Pros and cons of GrowthBar
Pros of using GrowthBar
It’s extremely easy to use.
Its entry level plan is very cheap.
It gives you all the key data you need to execute a simple but effective SEO campaign.
The Chrome extensionprovides a unique, fast and really easy way to access SEO data ‘on the go.’
No limits apply to keyword research or domain queries.
It can be used for free for 5 days.
Cons of using GrowthBar
Because of its ‘slimmed down’ nature, it’s suitable for more basic SEO projects only.
The keyword suggestion list doesn’t display keyword difficulty scores.
- The content generation tools need improvement.
Backlink research features are basic.
- You can’t really do broken link building with GrowthBar.
- It could be easier to access customer support details.
Pricingfor the ‘Pro’ and ‘Agency’ plans is too high given the functionality offered.
Alternatives to GrowthBar
There are lots of SEO tools on the market — the best known ones are probably Ahrefs, Semrush and Moz.

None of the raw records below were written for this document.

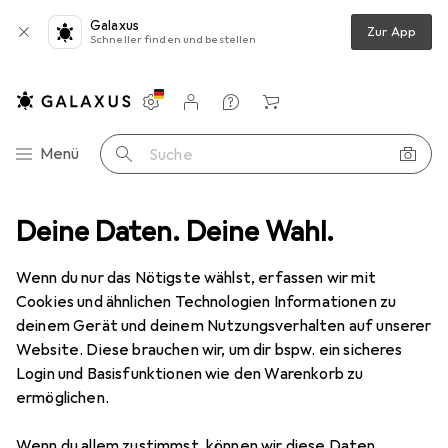
Galaxus
Zur App
Schneller finden und bestellen
Einstellungen
Kundenkonto
Vergleichslisten
Merklisten
Warenkorb
Navigation nach Kategorien
Menü
Suche
chnik Zubehör
Deine Daten. Deine Wahl.
TCM Streamer-Ladung elektrisch 80cm, weiss/silber
Wenn du nur das Nötigste wählst, erfassen wir mit
Cookies und ähnlichen Technologien Informationen zu
1 Bild
deinem Gerät und deinem Nutzungsverhalten auf unserer
EUR
25,28
Website. Diese brauchen wir, um dir bspw. ein sicheres
TCM
Streamer-Ladung elektrisch
Login und Basisfunktionen wie den Warenkorb zu
ermöglichen.
80cm, weiss/silber
Wenn du allem zustimmst, können wir diese Daten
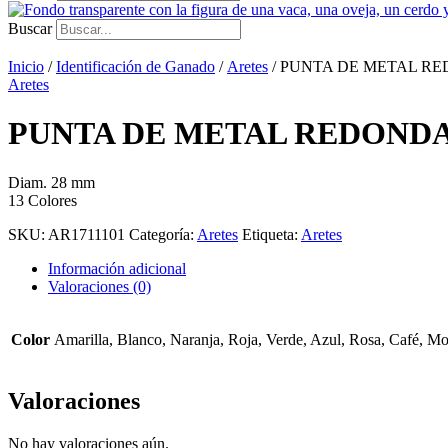
Buscar
Inicio
/
Identificación de Ganado
/
Aretes
/ PUNTA DE METAL R
Aretes
PUNTA DE METAL REDOND
Diam. 28 mm
13 Colores
SKU:
AR1711101
Categoría:
Aretes
Etiqueta:
Aretes
Información adicional
Valoraciones (0)
Color
Amarilla, Blanco, Naranja, Roja, Verde, Azul, Rosa, Café, Mo
Valoraciones
No hay valoraciones aún.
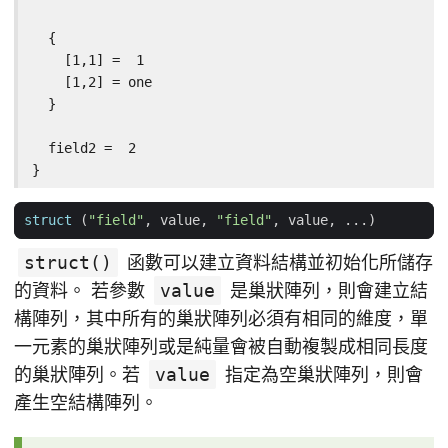
  {

    [1,1] =  1

    [1,2] = one

  }

  field2 =  2

}
struct
(
"field"
,
value
,
"field"
,
value
,
...)
struct()
函數可以建立資料結構並初始化所儲存
的資料。 若參數
value
是巢狀陣列，則會建立結
構陣列，其中所有的巢狀陣列必須有相同的維度，單
一元素的巢狀陣列或是純量會被自動複製成相同長度
的巢狀陣列。若
value
指定為空巢狀陣列，則會
產生空結構陣列。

You can check out our resources on these below:
These tools all give you much more functionality than GrowthBar — read the above posts for more details on the sort of features you can expect — but with much higher entry-level pricing.
If you are on a budget, a product called SurferSEO is worth investigating — its $59 per month plan offers a lot of the functionality provided by GrowthBar, plus some very sophisticated content analysis tools.